Unmasking genomics patterns of variation with artificial intelligence
Despite major efforts in genetic studies involving thousands of individuals, the proportion of variance explained by the genetic associations discovered is not higher than about 30%. It is the long-debated problem of “missing heritability”, which seems to haunt geneticists since it was first named in 2008.
Increasing the sample size, the introduction of new methods, the use of NGS and the inclusion of de-novo and rare variants in the picture, have all improved the proportion of explained heritability: a proportion called “hidden heritability” as opposed to the heritability that is actually missing. However, these strategies overall, despite increasing the amount of phenotypic variance accounted for, do not really fill in the gap of missing/hidden heritability: still approximately 41% remains unaccounted for.
In this scenario, where the genome has accumulated a significant number of variants of recent origin, a limited number of methods include all type of variants (SNVs, INDELs, SVs) in the analysis and we believe that the distribution of these variants in the genome is not random. We suggest that specific genomic patterns can be recognised with the appropriate tools. The development of methods to unmask genomic patterns, while complementary to the more traditional efforts on hidden heritability, can help significantly the understanding of genomics determinant of phenotypes, because:
1) Can overcome the limits of currently available methods;
2) Will provide a new way to analyse the genome and understand the way it works;
3) Will offer a more holistic perspective on genome variation and its relationship with phenotype.
We intend to use machine/deep learning methods to tackle this challenge, with a key effort dedicated to the use of interpretable artificial intelligence solutions, and improve the usability of these approaches in biology.
Modelling inflammation as key predictor of phenotype trajectories
We would like to focus the above efforts in particular, to uncover genomics drivers of the inflammatory response, and in turn use these data to model the evolution of phenotypes and diseases.
Inflammation is one of the fundamental physiological processes and characterizes a life-long mechanism of defence, remodelling and repair. Chronic inflammation is a well-established factor in the pathogenesis but also in the evolution, modification and phenotypic variability of many disorders, including behaviour, and psychiatric disorders. The inflammatory response connects a number of fundamental drivers in physiology and pathology: it is a key response in the interaction with the non-self, and as such describes the history of an individual’s response to infection, but also the interaction with one’s microbiota throughout the lifetime, thus establishing an immediate connection with nutrition and therefore life-style. Cytokines produced by the immune system are well known to be involved in neural development and inflammation is key element in early-life events, capable to exert long-lasting effects during an individual’s life.
From this short overview, it is clear how inflammation represents a central element in a wide variety of phenotypes but also plays an important role in influencing an individual well-being in normal health status, clearly in connection with nutrition and life-style. It is connected to numerous measurable markers and quantitative indicators, and therefore represents an ideal phenomenon for modelling, as universal determinant of the health status all life-long. We aim at combining our work in computational genomics with artificial intelligence methods trained on inflammation indicators, in order to identify predictors to help anticipate the evolution of different phenotypes.

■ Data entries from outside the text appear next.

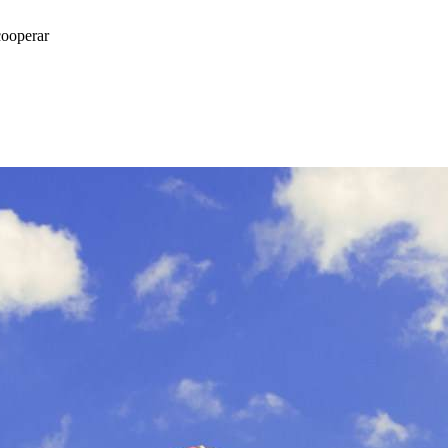
cooperar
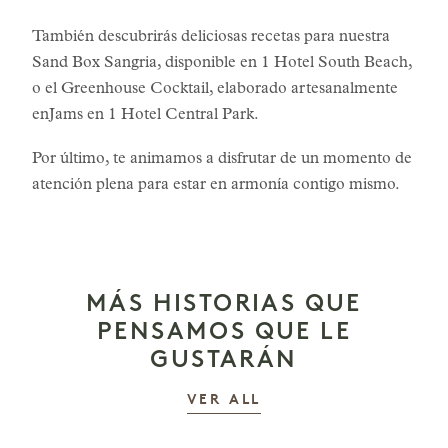
También descubrirás deliciosas recetas para nuestra
Sand Box Sangria, disponible en 1 Hotel South Beach,
o el Greenhouse Cocktail, elaborado artesanalmente
enJams en 1 Hotel Central Park.
Por último, te animamos a disfrutar de un momento de
atención plena para estar en armonía contigo mismo.
MÁS HISTORIAS QUE
PENSAMOS QUE LE
GUSTARÁN
LAS HISTORIAS
VER ALL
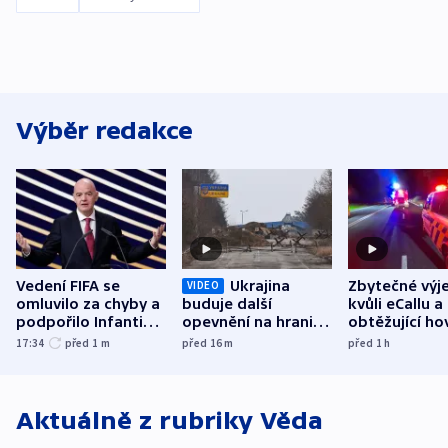
Výběr redakce
Vedení FIFA se
Ukrajina
Zbytečné výj
VIDEO
omluvilo za chyby a
buduje další
kvůli eCallu a
podpořilo Infantina.
opevnění na hranici
obtěžující ho
UEFA trvá na
s Běloruskem
zdržují záchr
17:34
před 1
m
před 16
m
před 1
h
bojkotu
Aktuálně z rubriky
Věda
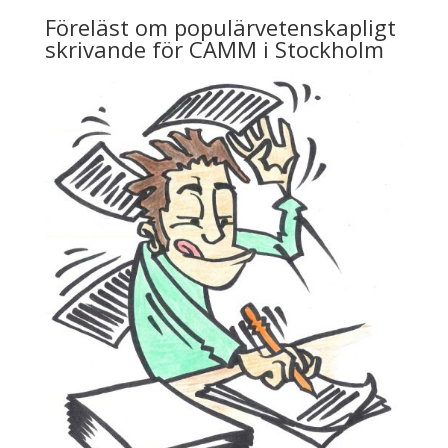
Föreläst om populärvetenskapligt
skrivande för CAMM i Stockholm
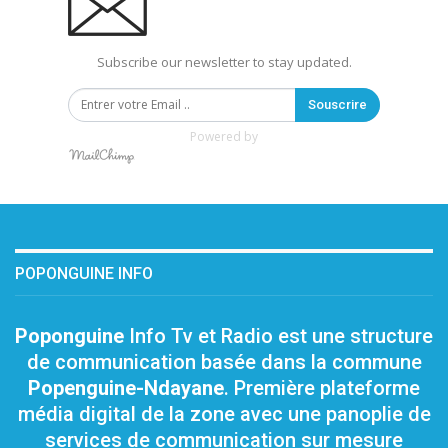
Subscribe our newsletter to stay updated.
Souscrire
Powered by
POPONGUINE INFO
Poponguine
Info Tv et Radio est une structure
de communication basée dans la commune
Popenguine-Ndayane
. Première plateforme
média digital de la zone avec une panoplie de
services de communication sur mesure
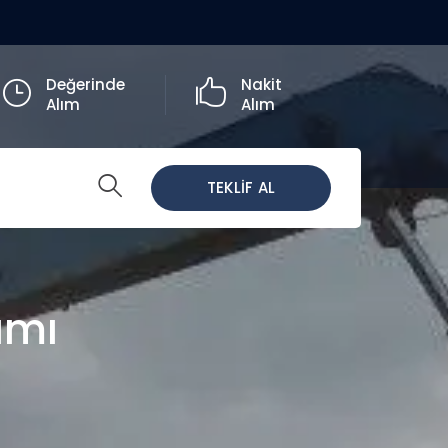
Değerinde
Nakit
Alım
Alım
TEKLİF AL
ımı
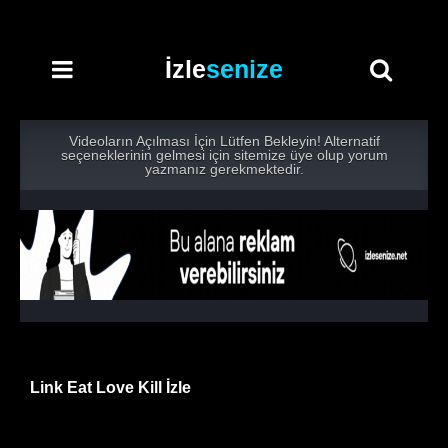
İzle
senize
Videoların Açılması İçin Lütfen Bekleyin! Alternatif
seçeneklerinin gelmesi için sitemize üye olup yorum
yazmanız gerekmektedir.
Link Eat Love Kill İzle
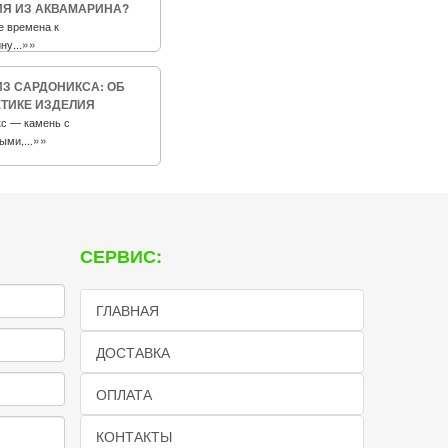
Я ИЗ АКВАМАРИНА?
е времена к
»»
у...
ИЗ САРДОНИКСА: ОБ
ТИКЕ ИЗДЕЛИЯ
с — камень с
»»
ыми,...
СЕРВИС:
ГЛАВНАЯ
ДОСТАВКА
ОПЛАТА
КОНТАКТЫ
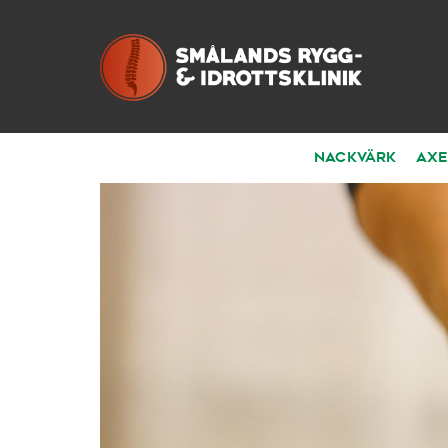
Nackvärk
Axe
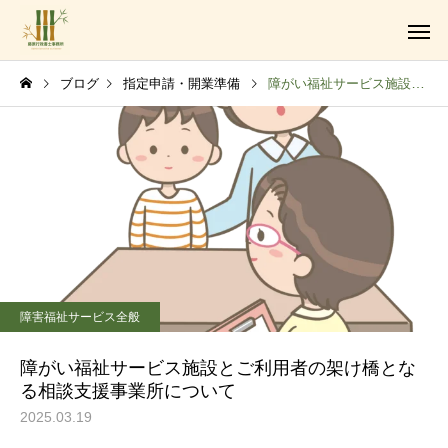
ブログ
指定申請・開業準備
障がい福祉サービス施設とご利用者の架け橋となる相談支援事業所について
障がい福祉サービス事業
障害福祉サービス全般
法人設立・運営支援業務
障がい福祉サービス施設とご利用者の架け橋とな
る相談支援事業所について
2025.03.19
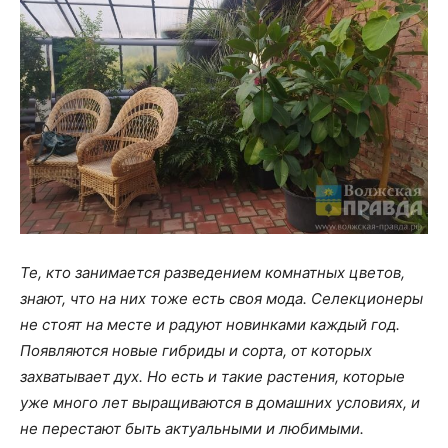
Те, кто занимается разведением комнатных цветов,
знают, что на них тоже есть своя мода. Селекционеры
не стоят на месте и радуют новинками каждый год.
Появляются новые гибриды и сорта, от которых
захватывает дух. Но есть и такие растения, которые
уже много лет выращиваются в домашних условиях, и
не перестают быть актуальными и любимыми.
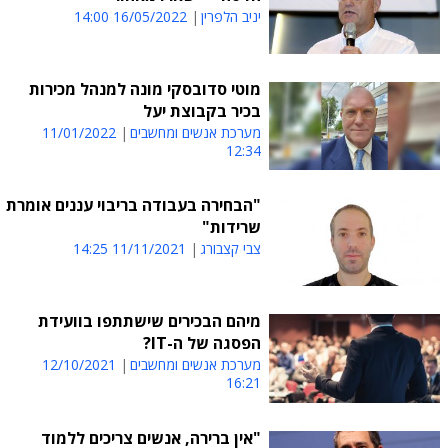
יניב הלפרין
16/05/2022 14:00
מוטי סדובסקי מונה למנהל מכירות
בכיר בקבוצת יעל
מערכת אנשים ומחשבים
11/01/2022
12:34
"הבחירה בעבודה בריבוי עננים אומרת
שרידות"
צבי קצבורג
11/11/2021 14:25
מיהם הבכירים שישתתפו בוועידת
הפסגה של ה-IT?
מערכת אנשים ומחשבים
12/10/2021
16:21
"אין ברירה, אנשים צריכים ללמוד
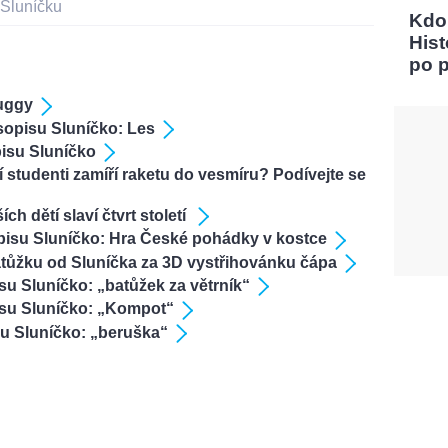
 Sluníčku
Kdo
Hist
po 
Buggy
sopisu Sluníčko: Les
isu Sluníčko
 studenti zamíří raketu do vesmíru? Podívejte se
ch dětí slaví čtvrt století
pisu Sluníčko: Hra České pohádky v kostce
atůžku od Sluníčka za 3D vystřihovánku čápa
u Sluníčko: „batůžek za větrník“
isu Sluníčko: „Kompot“
su Sluníčko: „beruška“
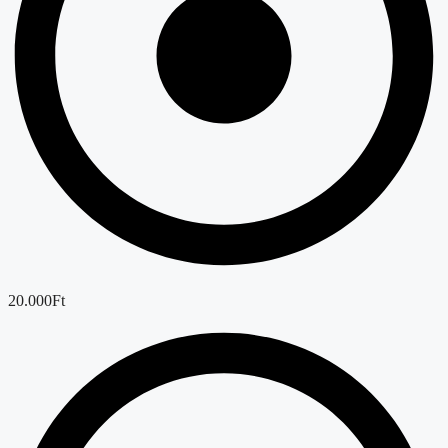
20.000Ft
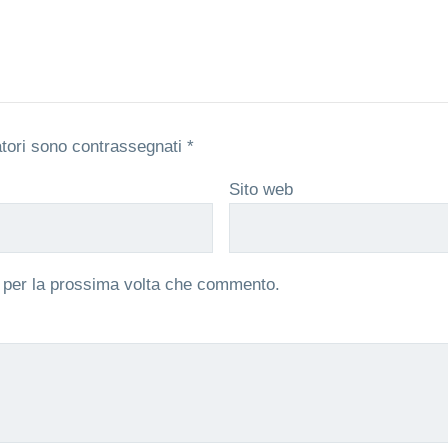
atori sono contrassegnati
*
Sito web
r per la prossima volta che commento.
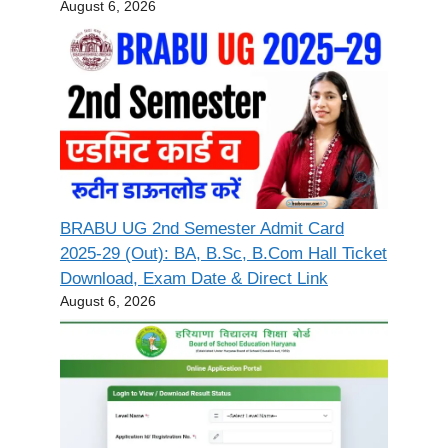
August 6, 2026
BRABU UG 2nd Semester Admit Card
2025-29 (Out): BA, B.Sc, B.Com Hall Ticket
Download, Exam Date & Direct Link
August 6, 2026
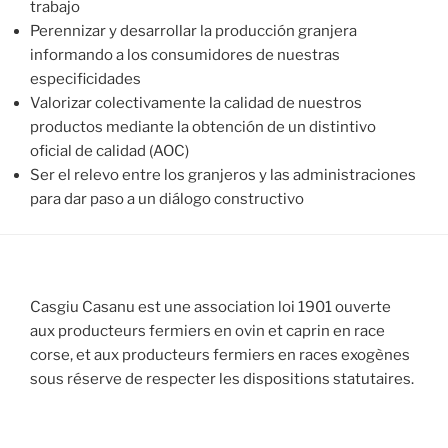
trabajo
Perennizar y desarrollar la producción granjera
informando a los consumidores de nuestras
especificidades
Valorizar colectivamente la calidad de nuestros
productos mediante la obtención de un distintivo
oficial de calidad (AOC)
Ser el relevo entre los granjeros y las administraciones
para dar paso a un diálogo constructivo
Casgiu Casanu est une association loi 1901 ouverte
aux producteurs fermiers en ovin et caprin en race
corse, et aux producteurs fermiers en races exogènes
sous réserve de respecter les dispositions statutaires.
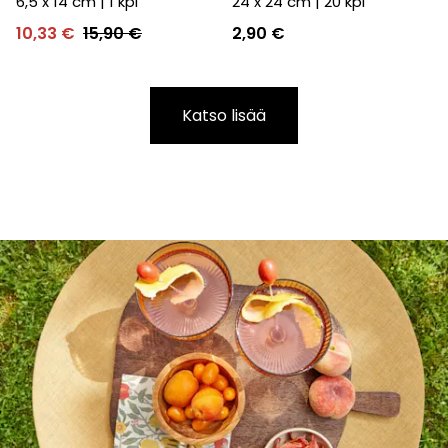
6,5 x 14 cm
|
1
kpl
24 x 24 cm
|
20
kpl
10,33 €
15,90 €
2,90 €
Katso lisää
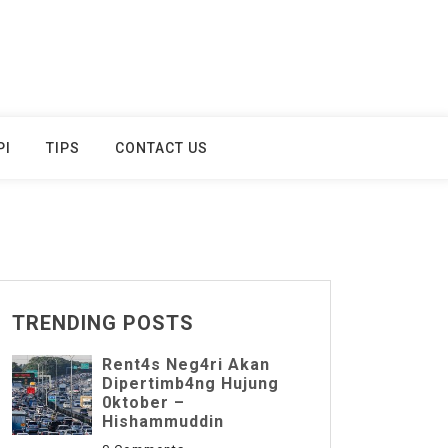
PI
TIPS
CONTACT US
TRENDING POSTS
Rent4s Neg4ri Akan
Dipertimb4ng Hujung
0ktober –
Hishammuddin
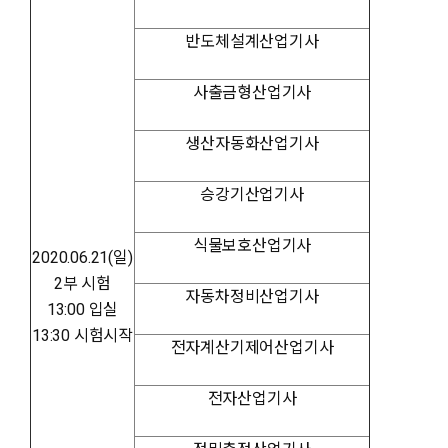
반도체설계산업기사
사출금형산업기사
생산자동화산업기사
승강기산업기사
식물보호산업기사
2020.06.21(일)
2부 시험
자동차정비산업기사
13:00 입실
13:30 시험시작
전자계산기제어산업기사
전자산업기사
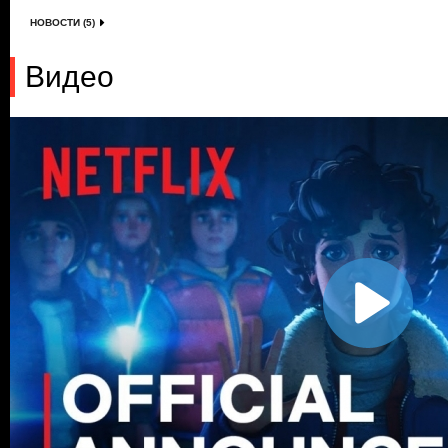
НОВОСТИ (5)
Видео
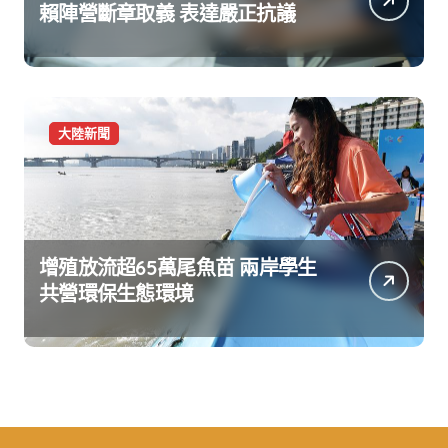
賴陣營斷章取義 表達嚴正抗議
大陸新聞
增殖放流超65萬尾魚苗 兩岸學生
共營環保生態環境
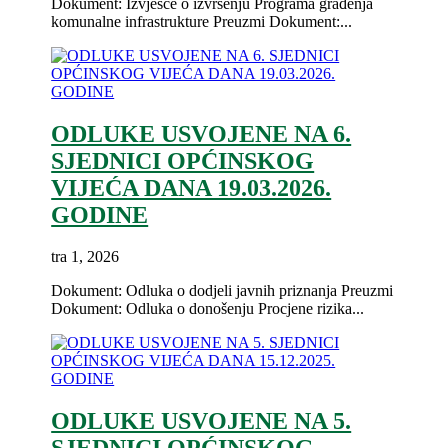
Dokument: Izvješće o izvršenju Programa građenja
komunalne infrastrukture Preuzmi Dokument:...
ODLUKE USVOJENE NA 6.
SJEDNICI OPĆINSKOG
VIJEĆA DANA 19.03.2026.
GODINE
tra 1, 2026
Dokument: Odluka o dodjeli javnih priznanja Preuzmi
Dokument: Odluka o donošenju Procjene rizika...
ODLUKE USVOJENE NA 5.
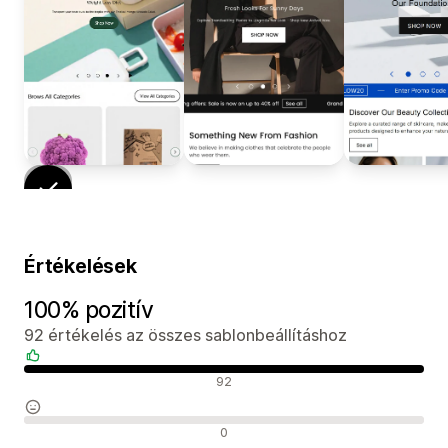
Értékelések
100% pozitív
92 értékelés az összes sablonbeállításhoz
Pozitív értékelések
92
Semleges értékelések
0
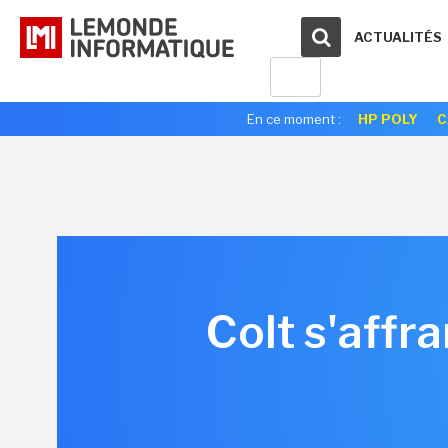
ACTUALITÉS
En ce moment :
HP POLY
C
Colt s'affr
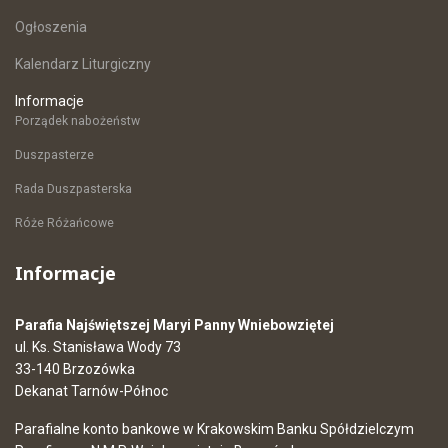
Ogłoszenia
Kalendarz Liturgiczny
Informacje
Porządek nabożeństw
Duszpasterze
Rada Duszpasterska
Róże Różańcowe
Informacje
Parafia Najświętszej Maryi Panny Wniebowziętej
ul. Ks. Stanisława Wody 73
33-140 Brzozówka
Dekanat Tarnów-Północ
Parafialne konto bankowe w Krakowskim Banku Spółdzielczym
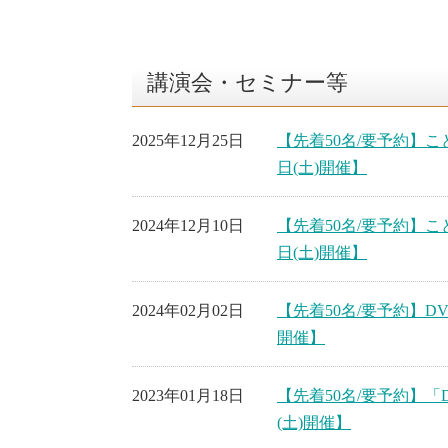
講演会・セミナー等
2025年12月25日
【先着50名/要予約】こ
日(土)開催】
2024年12月10日
【先着50名/要予約】こ
日(土)開催】
2024年02月02日
【先着50名/要予約】D
開催】
2023年01月18日
【先着50名/要予約】「
(土)開催】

Open Science and Responsible Research
We firmly believe the advancement of knowledge to be based on a few core values: transparency and reproducibility of methods, accessibility of code (open source) and results (open data), responsible research (RRI).
For this reason, all our code will always be available on Github; our methods are executed through Nextflow and our reports prepared in Markdown/RMarkdown in order to ensure reproducibility and portability of our pipelines.
We participate in the nf-core community, because we believe in the value of collaboration and community standards.
We challenge ourselves by contributing to responsible research and innovation initiatives, because our work should ultimately benefit and therefore respond to society needs.